» Work to be completed
Lines to restate from the data below: from the one containing "Алекон (ООО) (31, 677)" to the one containing "Виолет (21, 1971)", both included. Give them again exactly, and only them.

-- Opening Marker --

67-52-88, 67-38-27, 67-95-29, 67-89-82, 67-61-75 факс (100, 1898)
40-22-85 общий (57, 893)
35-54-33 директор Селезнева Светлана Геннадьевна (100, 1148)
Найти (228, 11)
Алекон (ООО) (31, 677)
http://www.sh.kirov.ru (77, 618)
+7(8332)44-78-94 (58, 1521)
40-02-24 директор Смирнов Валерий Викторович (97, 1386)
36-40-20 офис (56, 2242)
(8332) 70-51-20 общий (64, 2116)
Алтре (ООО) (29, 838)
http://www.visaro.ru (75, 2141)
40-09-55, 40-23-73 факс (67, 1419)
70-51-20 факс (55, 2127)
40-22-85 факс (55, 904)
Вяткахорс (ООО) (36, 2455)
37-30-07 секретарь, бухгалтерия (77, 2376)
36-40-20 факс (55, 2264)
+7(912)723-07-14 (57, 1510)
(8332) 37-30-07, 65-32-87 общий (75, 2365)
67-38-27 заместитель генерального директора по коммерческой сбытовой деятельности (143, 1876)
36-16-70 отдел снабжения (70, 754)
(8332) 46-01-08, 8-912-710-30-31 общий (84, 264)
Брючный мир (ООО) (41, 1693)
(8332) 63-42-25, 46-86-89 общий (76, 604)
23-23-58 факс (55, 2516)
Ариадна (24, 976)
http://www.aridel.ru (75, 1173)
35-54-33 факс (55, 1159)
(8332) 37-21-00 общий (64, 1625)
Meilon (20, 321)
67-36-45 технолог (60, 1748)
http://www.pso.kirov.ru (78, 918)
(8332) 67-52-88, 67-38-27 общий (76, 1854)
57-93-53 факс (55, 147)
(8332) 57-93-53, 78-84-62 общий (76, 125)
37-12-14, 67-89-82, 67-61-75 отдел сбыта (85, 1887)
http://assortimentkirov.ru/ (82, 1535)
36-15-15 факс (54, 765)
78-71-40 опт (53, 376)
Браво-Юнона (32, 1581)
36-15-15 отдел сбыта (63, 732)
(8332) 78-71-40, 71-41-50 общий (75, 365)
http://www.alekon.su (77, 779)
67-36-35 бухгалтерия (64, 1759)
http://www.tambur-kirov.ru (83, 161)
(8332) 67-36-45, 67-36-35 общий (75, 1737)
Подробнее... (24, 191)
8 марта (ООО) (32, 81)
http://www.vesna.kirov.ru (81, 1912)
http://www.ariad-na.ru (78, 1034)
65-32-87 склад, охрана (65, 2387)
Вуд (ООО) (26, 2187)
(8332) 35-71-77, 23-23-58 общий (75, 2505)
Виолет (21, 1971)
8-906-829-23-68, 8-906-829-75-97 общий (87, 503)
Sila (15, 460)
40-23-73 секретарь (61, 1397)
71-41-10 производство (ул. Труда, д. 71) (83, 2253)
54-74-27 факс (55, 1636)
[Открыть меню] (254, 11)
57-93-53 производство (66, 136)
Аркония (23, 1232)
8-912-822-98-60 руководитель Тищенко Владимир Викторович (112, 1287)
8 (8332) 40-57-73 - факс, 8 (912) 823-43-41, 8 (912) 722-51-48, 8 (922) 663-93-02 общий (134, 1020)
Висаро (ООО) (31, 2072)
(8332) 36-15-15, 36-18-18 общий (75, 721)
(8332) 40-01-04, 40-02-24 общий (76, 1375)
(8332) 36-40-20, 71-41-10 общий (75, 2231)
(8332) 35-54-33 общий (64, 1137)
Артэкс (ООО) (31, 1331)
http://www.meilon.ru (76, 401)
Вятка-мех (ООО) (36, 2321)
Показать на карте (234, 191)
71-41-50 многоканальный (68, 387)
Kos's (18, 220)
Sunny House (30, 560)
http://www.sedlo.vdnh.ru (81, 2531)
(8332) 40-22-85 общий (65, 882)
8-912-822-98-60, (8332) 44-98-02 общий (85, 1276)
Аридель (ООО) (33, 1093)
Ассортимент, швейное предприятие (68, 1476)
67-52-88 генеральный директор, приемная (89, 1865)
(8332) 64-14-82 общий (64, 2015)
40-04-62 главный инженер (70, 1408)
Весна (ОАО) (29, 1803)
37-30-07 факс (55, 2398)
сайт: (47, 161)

-- Closing Marker --

» Written response
Алекон (ООО) (31, 677)
http://www.sh.kirov.ru (77, 618)
+7(8332)44-78-94 (58, 1521)
40-02-24 директор Смирнов Валерий Викторович (97, 1386)
36-40-20 офис (56, 2242)
(8332) 70-51-20 общий (64, 2116)
Алтре (ООО) (29, 838)
http://www.visaro.ru (75, 2141)
40-09-55, 40-23-73 факс (67, 1419)
70-51-20 факс (55, 2127)
40-22-85 факс (55, 904)
Вяткахорс (ООО) (36, 2455)
37-30-07 секретарь, бухгалтерия (77, 2376)
36-40-20 факс (55, 2264)
+7(912)723-07-14 (57, 1510)
(8332) 37-30-07, 65-32-87 общий (75, 2365)
67-38-27 заместитель генерального директора по коммерческой сбытовой деятельности (143, 1876)
36-16-70 отдел снабжения (70, 754)
(8332) 46-01-08, 8-912-710-30-31 общий (84, 264)
Брючный мир (ООО) (41, 1693)
(8332) 63-42-25, 46-86-89 общий (76, 604)
23-23-58 факс (55, 2516)
Ариадна (24, 976)
http://www.aridel.ru (75, 1173)
35-54-33 факс (55, 1159)
(8332) 37-21-00 общий (64, 1625)
Meilon (20, 321)
67-36-45 технолог (60, 1748)
http://www.pso.kirov.ru (78, 918)
(8332) 67-52-88, 67-38-27 общий (76, 1854)
57-93-53 факс (55, 147)
(8332) 57-93-53, 78-84-62 общий (76, 125)
37-12-14, 67-89-82, 67-61-75 отдел сбыта (85, 1887)
http://assortimentkirov.ru/ (82, 1535)
36-15-15 факс (54, 765)
78-71-40 опт (53, 376)
Браво-Юнона (32, 1581)
36-15-15 отдел сбыта (63, 732)
(8332) 78-71-40, 71-41-50 общий (75, 365)
http://www.alekon.su (77, 779)
67-36-35 бухгалтерия (64, 1759)
http://www.tambur-kirov.ru (83, 161)
(8332) 67-36-45, 67-36-35 общий (75, 1737)
Подробнее... (24, 191)
8 марта (ООО) (32, 81)
http://www.vesna.kirov.ru (81, 1912)
http://www.ariad-na.ru (78, 1034)
65-32-87 склад, охрана (65, 2387)
Вуд (ООО) (26, 2187)
(8332) 35-71-77, 23-23-58 общий (75, 2505)
Виолет (21, 1971)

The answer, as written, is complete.